Segment Start: Input for this task

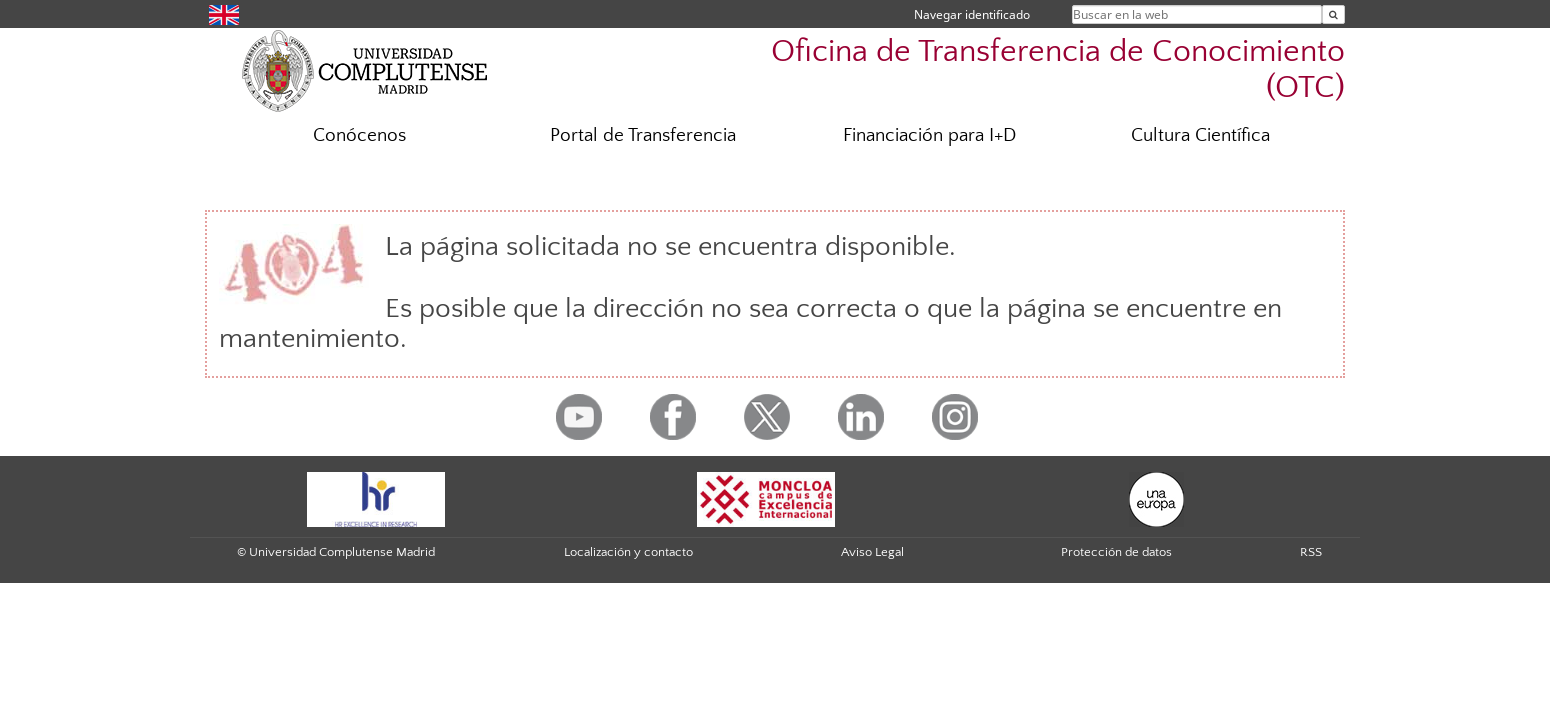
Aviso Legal (872, 552)
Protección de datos (1116, 552)
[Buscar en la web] (1333, 14)
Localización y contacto (628, 552)
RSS (1311, 552)
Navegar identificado (972, 14)
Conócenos (359, 135)
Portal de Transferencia (643, 135)
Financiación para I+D (929, 135)
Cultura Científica (1200, 135)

Segment End: Input for this task

For this exercise, transcribe the data exactly but without its pictures.

Aviso Legal (872, 552)
Protección de datos (1116, 552)
[Buscar en la web] (1333, 14)
Localización y contacto (628, 552)
RSS (1311, 552)
Navegar identificado (972, 14)
Conócenos (359, 135)
Portal de Transferencia (643, 135)
Financiación para I+D (929, 135)
Cultura Científica (1200, 135)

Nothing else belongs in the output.